6. The unhooking robot trolley as described in claim 5, characterized in that: The state data generation, acquisition, processing and transmission device (3.4) also includes a motion planning mechanism for the unhooking robot trolley based on the positioning data of the positioning mechanism (10); a judgment on whether the truck has completed unhooking and an abnormal alarm for failure based on the unhooking status of the truck collected by the vision mechanism (11); a judgment on the lifting point and calculation of the movement trajectory of the lifting point based on the lifting position scanned by the scanning mechanism (12); a control mechanism for the action of the unhooking robot arm (6) based on the lifting point and the movement trajectory of the lifting point; a judgment on whether the unhooking operation is successful based on the force feedback of the unhooking fixture (7), and feedback on whether the unhooking is successful or unsuccessful; a common speed analysis and judgment on the driving speed of the unhooking robot trolley (3) and the driving speed of the truck, and feedback on whether the common speed is satisfied or not; and an intelligent control mechanism (14) for adjusting the state of the unhooking robot trolley (3) based on the state information or control instructions of the unhooking robot trolley.
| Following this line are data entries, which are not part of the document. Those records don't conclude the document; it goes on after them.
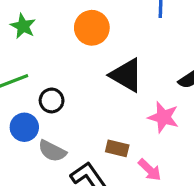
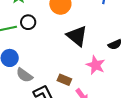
black circle: (52, 100) -> (28, 22), moved

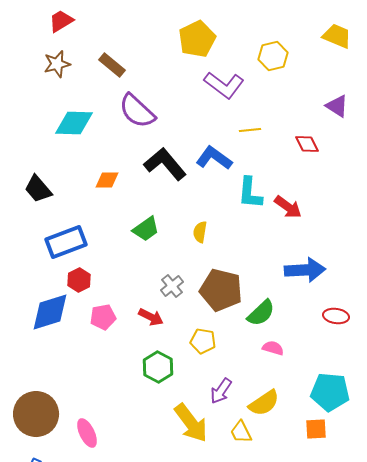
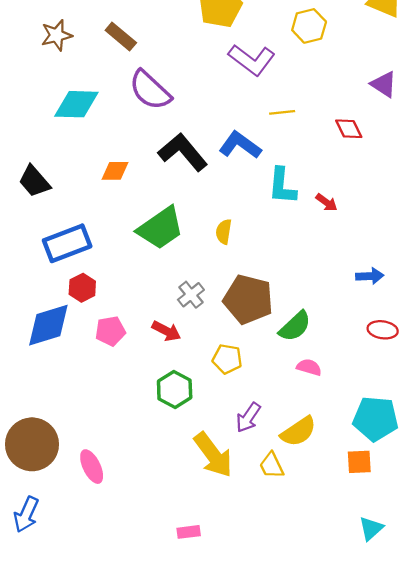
red arrow: (288, 207) -> (327, 202), size x0.7
green trapezoid: (146, 229) -> (161, 228), size x1.5
blue arrow: (305, 270) -> (370, 276), moved, size x0.6

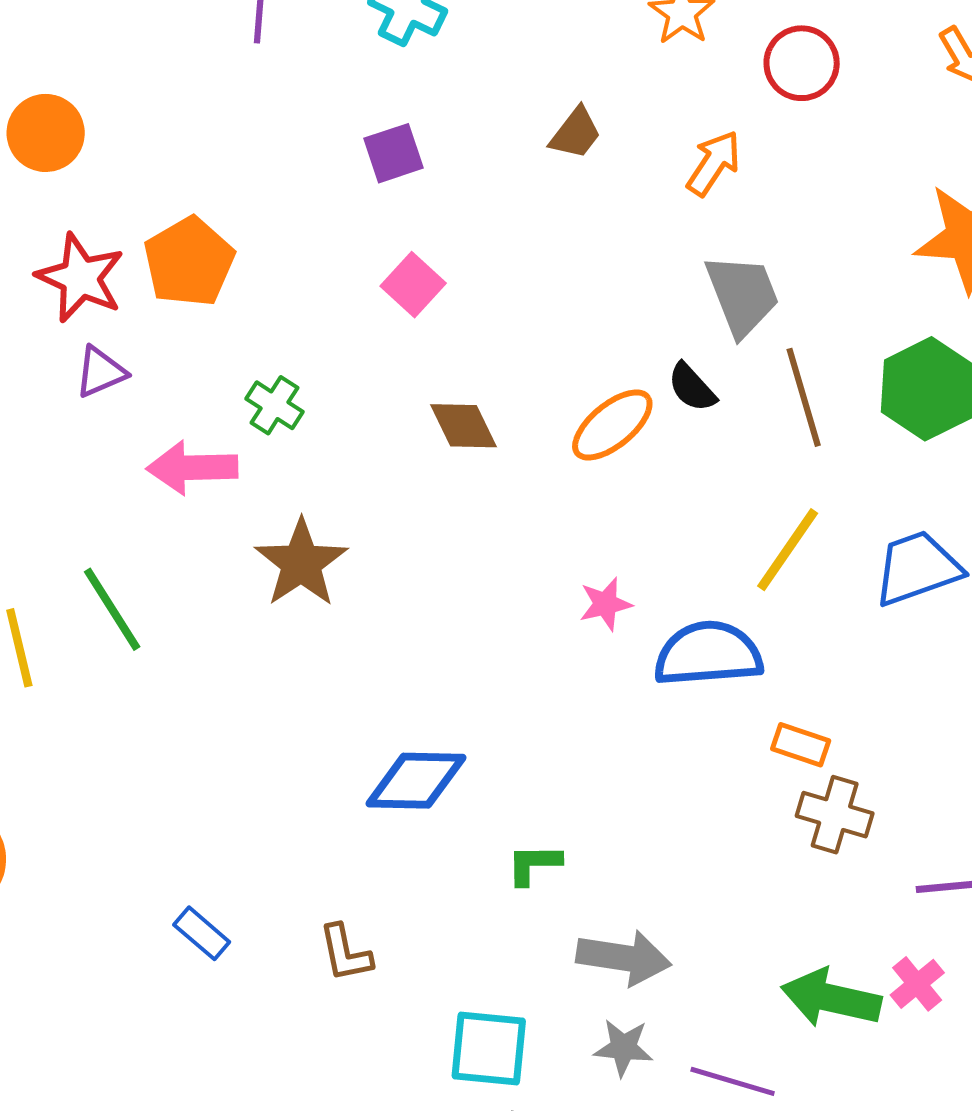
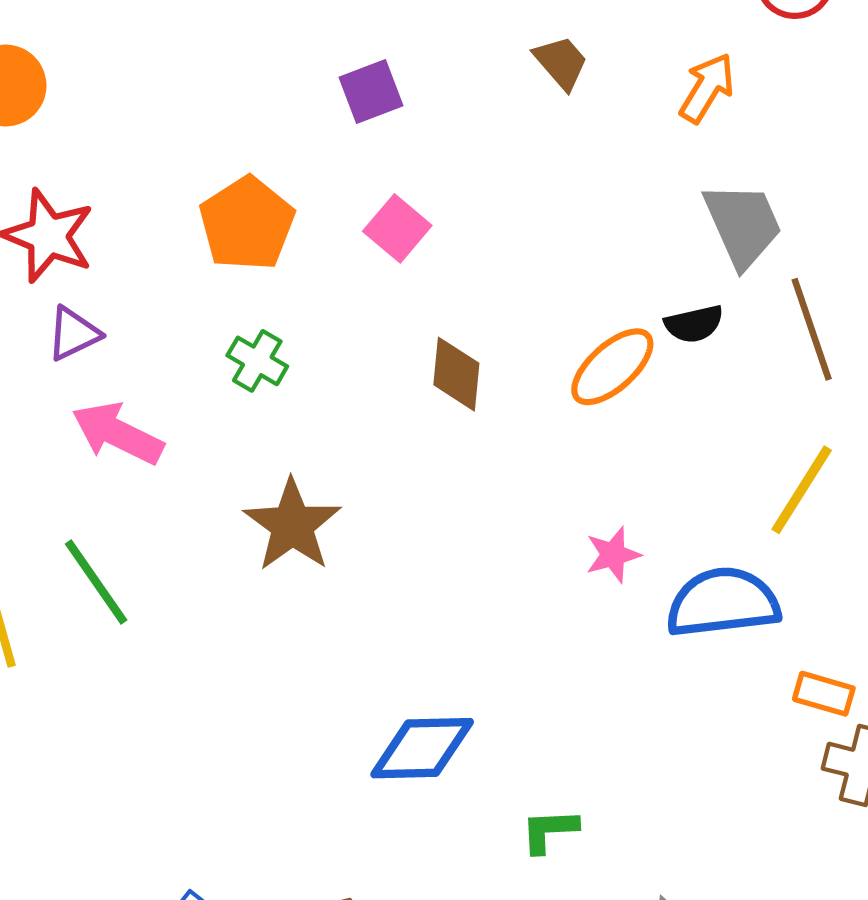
brown trapezoid: (576, 133) -> (561, 63), turned -76
orange pentagon: (189, 262) -> (247, 224), moved
black semicircle: (692, 387) -> (694, 324), turned -58
brown diamond: (464, 426) -> (456, 374), turned 34
pink arrow: (192, 468) -> (118, 433), moved, turned 30

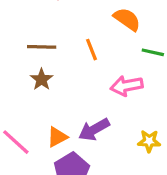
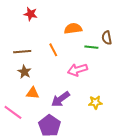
orange semicircle: (127, 19) -> (73, 29), turned -36
orange triangle: (57, 137) -> (33, 93), moved, turned 40

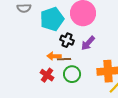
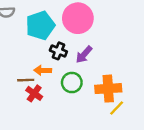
brown line: (64, 59) -> (26, 80), moved
green circle: (72, 74) -> (72, 83), moved

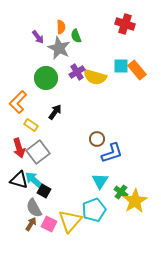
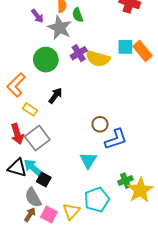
cyan triangle: (100, 181) -> (88, 160), moved
green cross: (121, 192) -> (125, 181), turned 32
yellow triangle: (70, 221) -> (71, 211), size x0.7

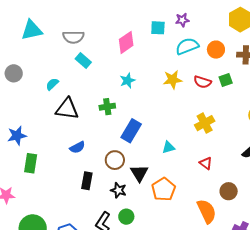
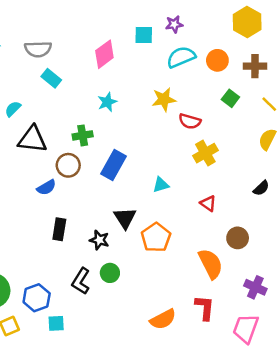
green square: (226, 80) -> (230, 98), turned -32
red semicircle: (202, 82) -> (190, 121), moved
brown circle: (115, 160) -> (68, 165), moved

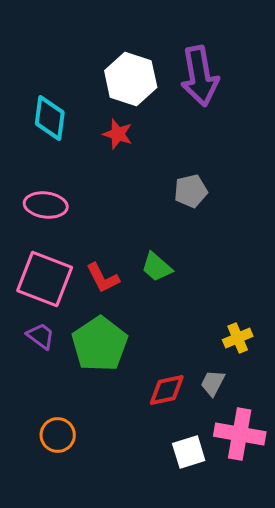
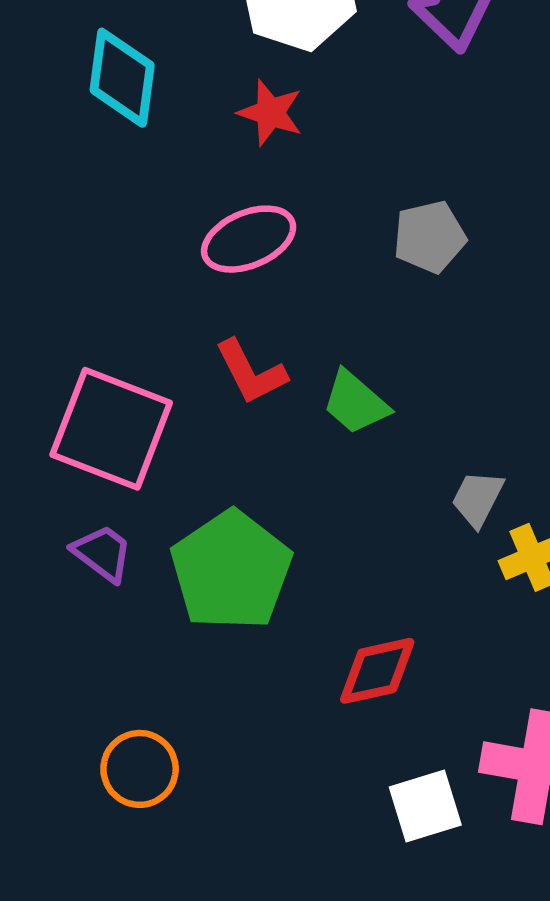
pink ellipse: (46, 205) -> (249, 239), moved, turned -30
red L-shape: (103, 278) -> (251, 372), moved
gray trapezoid: (213, 383) -> (478, 499), moved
7. The unhooking robot trolley as described in claim 1, characterized in that: The platform's main frame (5) has multiple track wheels (17) that roll and fit against the sides of the trolley track (16) on its left and right sides respectively.

8. An arrangement structure of a hook-unhooking robot vehicle according to any one of claims 1-7, comprising a push ramp (18), wherein a truck track (20) for carrying a truck (19) is provided on the push ramp (18), characterized in that: The push slope (18) is parallel to the direction of the truck track (20) and the trolley track (16) is arranged with a plurality of the unhooking robot trolleys (3).

9. The arrangement structure of the unhooking robot vehicle as described in claim 8, characterized in that: It also includes an information system (1), which is used to collect truck information, confirm the unhooking robot trolley (3) that needs to be unhooked according to the plan, calculate the time required for the truck to move from the unhooking position to the position of its corresponding unhooking robot trolley (3), and transmit the time and truck speed to the state data generation, collection, processing and transmission device (3.4) of the corresponding unhooking robot trolley (3).

10. The arrangement structure of the unhooking robot vehicle as described in claim 8 or 9, characterized in that: It also includes a monitoring system (2), which is used to monitor the actions of the unhooking robot (3), determine whether there are any abnormalities in the unhooking operation and unhooking conditions of the unhooking robot (3), and if so, feed back to the early warning system.